La puissance normalisatrice des Appels d’Offre
Afin de garantir la meilleure utilisation possible des
deniers publics en évitant tout favoritisme de la part du donneur d’ordre, la
préférence est donnée par le législateur au
« moins disant » (critère de prix d’achat) par rapport au
« mieux disant » (différentiel de qualité).

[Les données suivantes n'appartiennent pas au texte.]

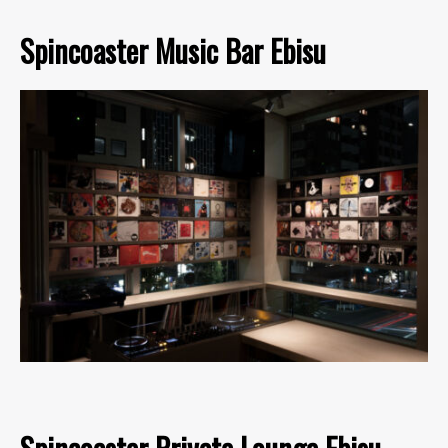
Spincoaster Music Bar Ebisu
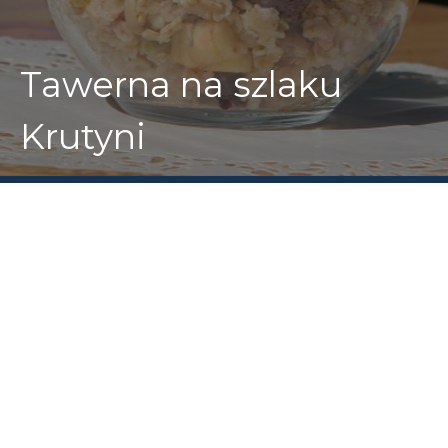
Tawerna na szlaku
Krutyni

Il s’agit donc de décrire
de manière très précise la prestation demandée, ce qui peut aller très loin
comme l’illustrent les deux exemples suivants (les termes techniques, cités à
titre d’illustration, ne sont pas expliqués ici) :
Les Appels d’Offres définissent là typiquement les différentes couches
techniques superposées incluant à partir de la superficie la « couche de
roulement », une « couche de liaison », une « couche de
fondation », une « couche de forme », et la
« plateforme » / le « terrassement » (Fig. 1).

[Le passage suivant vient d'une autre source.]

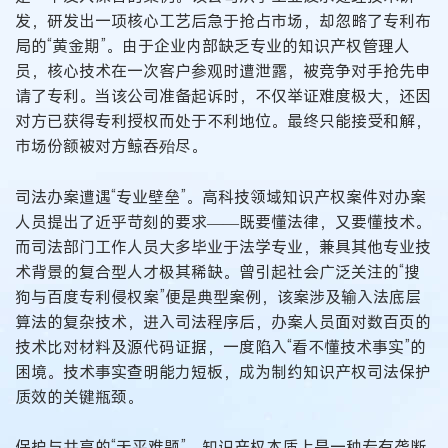
发，研发出一项核心工艺后急于抢占市场，却忽略了专利布
局的“黄金期”。由于企业内部缺乏专业的知识产权管理人
员，核心技术在一次客户参观时遭泄露，被竞争对手抢先申
请了专利。当该公司准备起诉时，不仅举证难度极大，还因
对方已获得专利授权而处于不利地位。最终只能接受和解，
市场份额被对方鲸吞殆尽。
司法办案遭遇“专业壁垒”。高科技领域知识产权案件对办案
人员提出了近乎苛刻的要求——既要懂法律，又要懂技术。
而司法部门工作人员大多毕业于法学专业，兼具其他专业技
术背景的复合型人才极其稀缺。曾引起社会广泛关注的“搜
狗与百度专利侵权案”便是典型案例，该案涉及输入法底层
算法的复杂技术，进入司法程序后，办案人员面对数百页的
技术比对材料及源代码证据，一度陷入“看不懂技术事实”的
困境。技术事实查明能力短板，成为制约知识产权司法保护
质效的关键瓶颈。
保护与共享的“天平难题”。知识产权本质上是一种专有垄断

Figure 1 - Structure d'une route
S’ajoutent
à cela deux types de paramètres :
- des paramètres « prescriptifs » qui peuvent inclure par exemple la « classe de trafic », la « portance des plateformes », les « indices de portance immédiate » des couches granulaires, le CBR (« California Bearing Ratio »), les « modules de rigidité des matériaux », etc., et
- des paramètres techniques indiquant par exemple, pour le seul cas de la couche de roulement, la « macrotexture », le « drainage de surface », la « rugosité », l’« abrasivité », le « pourcentage de vide », etc.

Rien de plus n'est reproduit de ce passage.